If you're validating parameters that originate from your program (messages, user input, events, etc), ASSERT and ASSERT often. If you're handling parameters that originate from somewhere else (response from server, request from client, loading a file, etc) - you model every possible version of the data and handle all valid and invalid states.

Why? When you or your coworkers are adding code, the stricter you make your code, the fewer permutations you have to test, the fewer bugs you will have. But, you can't enforce an invariant on a data source that you don't control.


Yes of course the key here is to understand the difference between BUGS and logical (error) conditions.

If I write an image processing application failing to process an image .png when:

  - user doesn't permission to the file
  - file is actually not a file
  - file is actually not an image
  - file contains a corrupt image
  etc.
are all logical conditions that the application needs to be able to handle.

The difference is that from the software correctness perspective none of these are errors.
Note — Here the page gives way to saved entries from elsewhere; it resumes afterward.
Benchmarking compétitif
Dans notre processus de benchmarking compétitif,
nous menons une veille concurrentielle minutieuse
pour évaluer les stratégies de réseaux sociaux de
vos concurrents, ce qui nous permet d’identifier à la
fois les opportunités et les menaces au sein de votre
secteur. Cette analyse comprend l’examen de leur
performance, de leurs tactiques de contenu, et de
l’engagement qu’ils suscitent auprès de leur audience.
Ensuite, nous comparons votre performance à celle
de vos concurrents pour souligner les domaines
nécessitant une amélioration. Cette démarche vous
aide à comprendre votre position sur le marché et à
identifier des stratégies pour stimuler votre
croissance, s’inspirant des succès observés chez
In the software they're just logical conditions and they are only errors to the USER.

BUGS are errors in the software.

(People often get confused because the term "error" without more context doesn't adequately distinguish between an error condition experienced by the user when using the software and errors in the program itself.)
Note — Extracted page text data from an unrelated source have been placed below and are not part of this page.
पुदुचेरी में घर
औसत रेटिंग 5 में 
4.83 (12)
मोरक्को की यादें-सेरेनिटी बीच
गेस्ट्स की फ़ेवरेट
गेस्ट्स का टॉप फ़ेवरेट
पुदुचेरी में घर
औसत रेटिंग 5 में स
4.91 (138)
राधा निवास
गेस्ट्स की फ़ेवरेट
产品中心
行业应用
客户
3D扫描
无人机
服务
> But, you can't enforce an invariant on a data source that you don't control.

This is obvious.


Please, no!

I worked with a 3rd party library that had this mentality. "A bug is a bug so the assert fails and thus the code is now in an unknown state thus The right thing to do would be to ABORT the process execution immediately". Oh my.

Just do "if (pointer)" and when that fails, error out from the smallest context possible that applies to that pointer, and nothing more than that. I.e. the real BEST thing to do is to abort the current connection. To skip the current file with an error. To fail writing that piece of memory. Whatever. But never abort (unless maybe in debug builds).

The end result of this library was that we had a WebRTC server handling 100s of simultaneous video calls, and then when a single new user tripped up during connection and went through a bogus code path, the library would decide "oh something is not as I expected so I'll abort, of course!" and the whole production server was brought down with it.

That kind of behavior does not help achieving high production quality and providing robust and reliable services.

We ended up removing the library's runtime assertions, which meant that connections that would bug the library code would just end up failing with an error somewhere else, that could be used to just discard the attempt and try again. All in all, numbers showed it was a huge positive in stability for the service.


I think the original comment was more directed to scenarios where the precondition fail is let slide, NOTHING happens, and that's not the desired behaviour, so you have a bug. Such code exists too often and it's just poor quality.

If there's anything I've learnt about error handling, it's that it must be approached with very careful consideration of what you want the app to do (conceptually) when the error occurs. Sometimes that's crash the program, sometimes it's throw an error, sometimes it's log and move on. The issue comes when devs don't want to think about this, whereby the simplest solution is absorb any error and forget about it.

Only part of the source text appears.